Optimizing Azure Reliability using Azure SRE Agent

Exercise scenario

This scenario demonstrates the full agentic operations control loop:

Detect → Investigate → Explain → Propose → Approve → Execute → Verify

Which gets applied to a traditional Azure workload architecture using App Service and Cosmos DB. Starting from a successfully running scenario, you simulate a managed identity authorization failure error, resulting in HTTP 500 error messages. By using Azure SRE Agent and Agentic AI concepts, you gain experience in using Azure SRE Agent to investigate, troubleshoot, mitigate the incident. The outcome is having a reliable workload scenario back, at the end of the exercise.

A product catalog API running on Azure App Service suddenly begins returning HTTP 500 errors. There was no code deployment, and, crucially, no changes to application settings — the COSMOS_ACCOUNT_ENDPOINT value is correct. The App Service uses a system-assigned managed identity to authenticate to Azure Cosmos DB via Cosmos DB's built-in data-plane RBAC. You as cloud operator, cleaning up stale role assignments, inadvertently deleted the role assignment that granted the App Service identity access to Cosmos DB. Every request that queries the database now fails with an authorization exception. You rely on Azure SRE Agent to investigate, triage, provide a solution and assist in fixing the problem and restoring the workload to a healthy state.

This is a realistic and increasingly common failure pattern in organizations that have migrated to keyless authentication (managed identity / workload identity). There is no secret to rotate and no connection string to check — the failure lives entirely in the identity and RBAC layer.

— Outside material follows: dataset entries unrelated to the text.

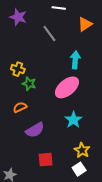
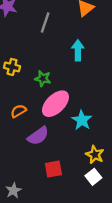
gray line: (49, 34) -> (45, 22), turned 60
green star: (29, 84) -> (43, 79), moved
pink ellipse: (67, 87) -> (55, 104), moved

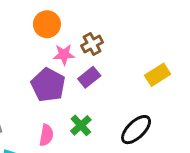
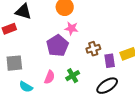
brown cross: (92, 44) -> (93, 49), moved
purple rectangle: (89, 77) -> (110, 61), moved, turned -72

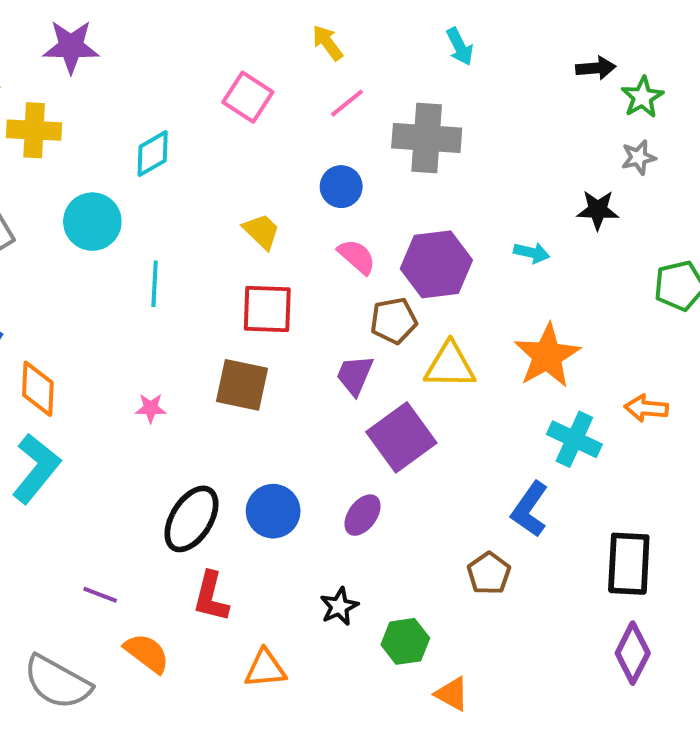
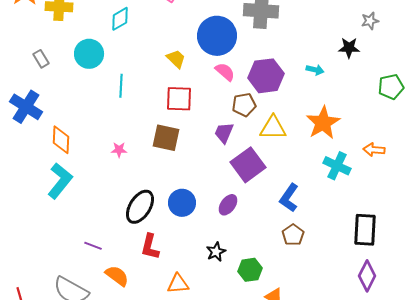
blue circle: (341, 187) -> (217, 36), size x1.8
blue L-shape: (530, 509) -> (289, 198), moved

This exercise should take approximately 45 minutes to complete.

Before you start

Before you can start this exercise, ensure you have:

Note: At the time of writing this lab, Azure SRE Agent can only be deployed in EastUS2, SwedenCentral or AustraliaEast Azure Regions. The application workload itself, can be deployed in any given Azure region of choice, supporting the workload scenario within your subscription limits.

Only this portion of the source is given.